Let’s plot their relationship as scatterplots, clustered by:
all countries, and,
all countries excluding African continent countries.
1.2.1. All Countries#
g = sns.jointplot(x="lgdp60", y="ggdp",
data=df,
kind="reg",
color ="orange")
1.2.2. All but African countries#
g = sns.jointplot(x="lgdp60", y="ggdp",
data=df[df.cont !="Africa"],
kind="reg",
color ="green")
1.2.3. Exercise#
Comment on the two scatterplot above.
What does the last figure suggest about the possibility of some poorer countries catching up to the richer ones?
What is conditional convergence in cross-country incomes per capita?
How do economists (Robert Barro) take the casual, scatterplot motivations above to find evidence of conditional convergence?
Provide a detailed discussion of the empirical method and model and the evidence discovered.
1.3. Further reading#
Quah [21] uses data from a large number of countries to analyze the dynamics of cross-country income inequality and economic growth. He was the first to document the “emerging twin-peaks” phenomenon in the cross-sectional distribution of income across countries. See also the survey article by Jones [12].

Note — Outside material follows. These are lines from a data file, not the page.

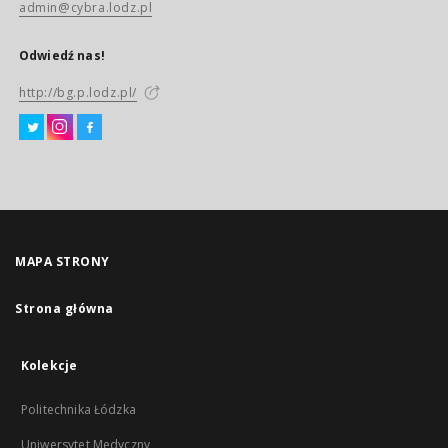
admin@cybra.lodz.pl
Odwiedź nas!
http://bg.p.lodz.pl/
MAPA STRONY
Strona główna
Kolekcje
Politechnika Łódzka
Uniwersytet Medyczny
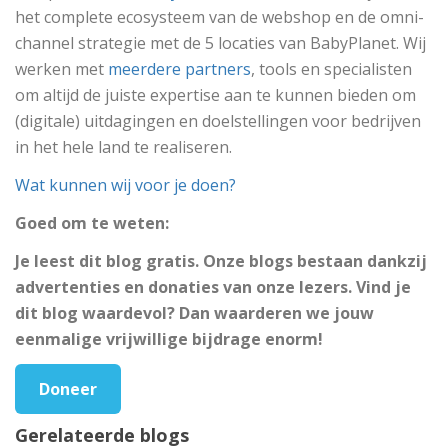
het complete ecosysteem van de webshop en de omni-
channel strategie met de 5 locaties van BabyPlanet. Wij
werken met
meerdere partners
, tools en specialisten
om altijd de juiste expertise aan te kunnen bieden om
(digitale) uitdagingen en doelstellingen voor bedrijven
in het hele land te realiseren.
Wat kunnen wij voor je doen?
Goed om te weten:
Je leest dit blog gratis. Onze blogs bestaan dankzij
advertenties en donaties van onze lezers. Vind je
dit blog waardevol? Dan waarderen we jouw
eenmalige vrijwillige bijdrage enorm!
Doneer
Gerelateerde blogs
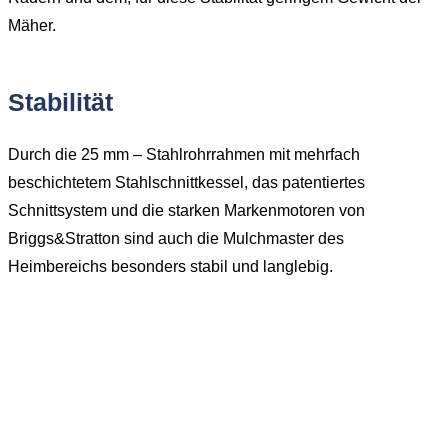
Mäher.
Stabilität
Durch die 25 mm – Stahlrohrrahmen mit mehrfach
beschichtetem Stahlschnittkessel, das patentiertes
Schnittsystem und die starken Markenmotoren von
Briggs&Stratton sind auch die Mulchmaster des
Heimbereichs besonders stabil und langlebig.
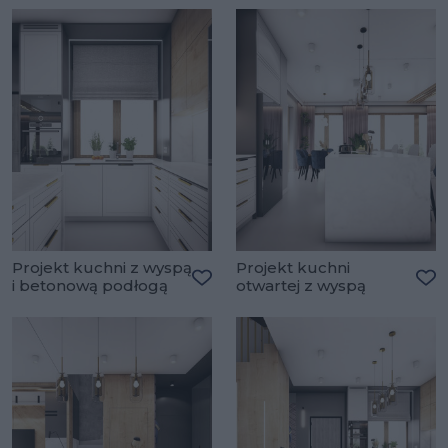
Projekt kuchni z wyspą
Projekt kuchni
i betonową podłogą
otwartej z wyspą
Dodaj do ulubionych
Do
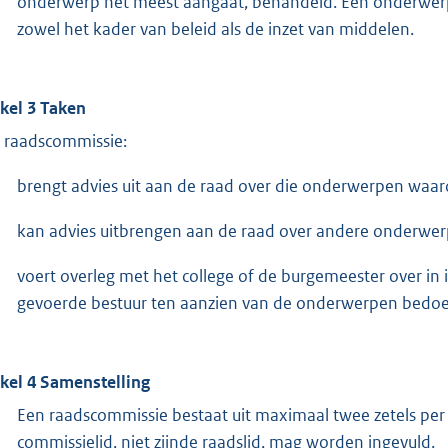
onderwerp het meest aangaat, behandeld. Een onderwerp 
zowel het kader van beleid als de inzet van middelen.
ikel 3 Taken
 raadscommissie:
brengt advies uit aan de raad over die onderwerpen wa
kan advies uitbrengen aan de raad over andere onderwe
voert overleg met het college of de burgemeester over in 
gevoerde bestuur ten aanzien van de onderwerpen bedoe
ikel 4 Samenstelling
Een raadscommissie bestaat uit maximaal twee zetels per
commissielid, niet zijnde raadslid, mag worden ingevuld.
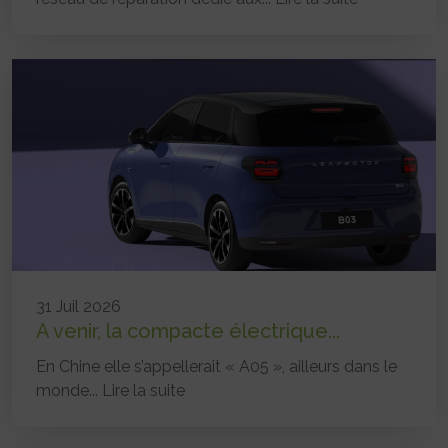
31 Juil 2026
A venir, la compacte électrique...
En Chine elle s’appellerait « A05 », ailleurs dans le
monde...
Lire la suite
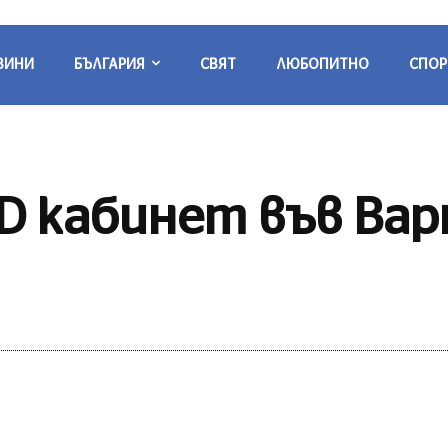
ВИНИ
БЪЛГАРИЯ
СВЯТ
ЛЮБОПИТНО
СПОР
D кабинет във Вар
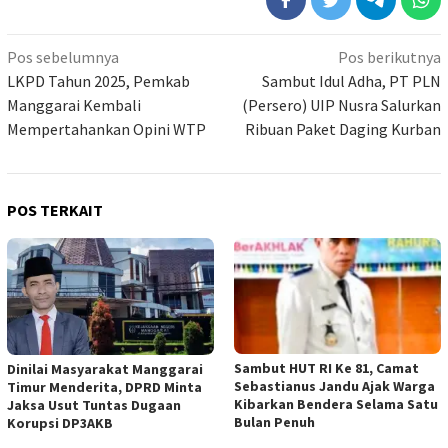
Navigasi
Pos sebelumnya
Pos berikutnya
pos
LKPD Tahun 2025, Pemkab
Sambut Idul Adha, PT PLN
Manggarai Kembali
(Persero) UIP Nusra Salurkan
Mempertahankan Opini WTP
Ribuan Paket Daging Kurban
POS TERKAIT
Sambut HUT RI Ke 81, Camat
Dinilai Masyarakat Manggarai
Sebastianus Jandu Ajak Warga
Timur Menderita, DPRD Minta
Kibarkan Bendera Selama Satu
Jaksa Usut Tuntas Dugaan
Bulan Penuh
Korupsi DP3AKB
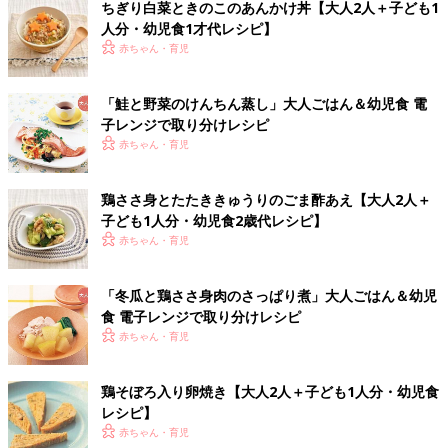
ちぎり白菜ときのこのあんかけ丼【大人2人＋子ども1
人分・幼児食1才代レシピ】
赤ちゃん・育児
「鮭と野菜のけんちん蒸し」大人ごはん＆幼児食 電
子レンジで取り分けレシピ
赤ちゃん・育児
鶏ささ身とたたききゅうりのごま酢あえ【大人2人＋
子ども1人分・幼児食2歳代レシピ】
赤ちゃん・育児
「冬瓜と鶏ささ身肉のさっぱり煮」大人ごはん＆幼児
食 電子レンジで取り分けレシピ
赤ちゃん・育児
鶏そぼろ入り卵焼き【大人2人＋子ども1人分・幼児食
レシピ】
赤ちゃん・育児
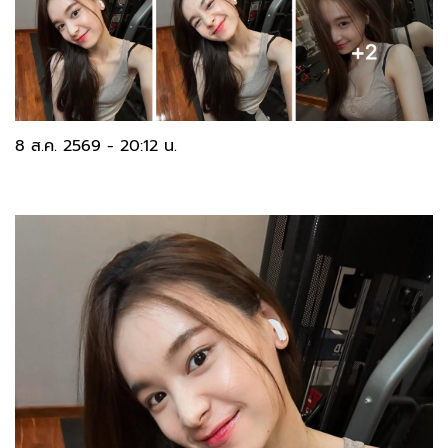
8 ส.ค. 2569 - 20:12 น.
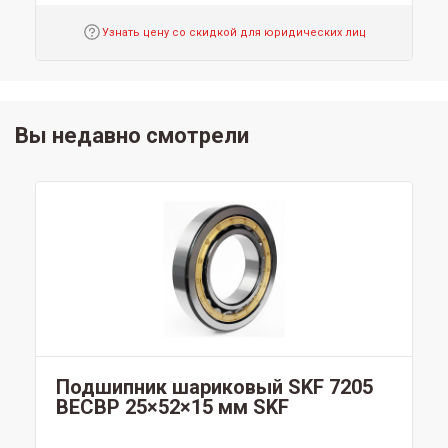
Узнать цену со скидкой для юридических лиц
Вы недавно смотрели
Подшипник шариковый SKF 7205
BECBP 25×52×15 мм SKF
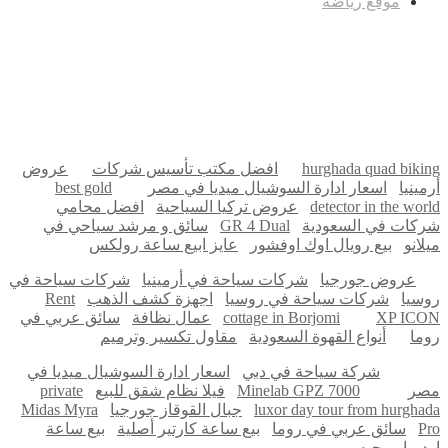
موقع رياضة
مدونة عوالم
Ditchit
online quran academy
أفضل شركة سيو
سوق قربان للسمك
السفارة
Firewood for Sale Near Me
Barndominium for Sale
hurghada quad biking
افضل مكتب تأسيس شركات
عروض
أرمينيا
اسعار ادارة السوشيال ميديا في مصر
best gold
detector in the world
عروض تركيا السياحية
افضل محامي
شركات في السعودية
GR 4 Dual
سائق و مرشد سياحي في
ميلانو
بيع رويال اوك اوفشور
عايز ابيع ساعة رولكس
عروض جورجيا
شركات سياحة في أرمينيا
شركات سياحة في
روسيا
شركات سياحة في روسيا
اجهزة كشف الذهب
Rent
XP ICON
cottage in Borjomi
عمال نظافة
سائق عربي في
روما
أنواع القهوة السعودية
مقاول تكسير وترميم
شركة سياحة في دبي
اسعار ادارة السوشيال ميديا في
مصر
Minelab GPZ 7000
فيلا نظام شقق للبيع
private
luxor day tour from hurghada
جبال القوقاز جورجيا
Midas Myra
Pro
سائق عربي في روما
بيع ساعة كارتير أصلية
بيع ساعة
اوديمار بيجيه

Acemoglu, Johnson, and Robinson [2] suggest that the world income distribution underwent a ‘reversal of fortune’ from 1500 to the present. In their study, they claim that formerly rich countries in the current developing world became poor while some poor countries had grown rich. They hypothesize that this reversal was driven by changes in institutions arising from European colonialism. (The authors use data on urbanization patterns and population density, arguing that these are good proxies for economic prosperity.) Acemoglu, Naidu, Restrepo, and Robinson [3] make a further causal claim that democracy is an important institution that has a positive effect on GDP per capita.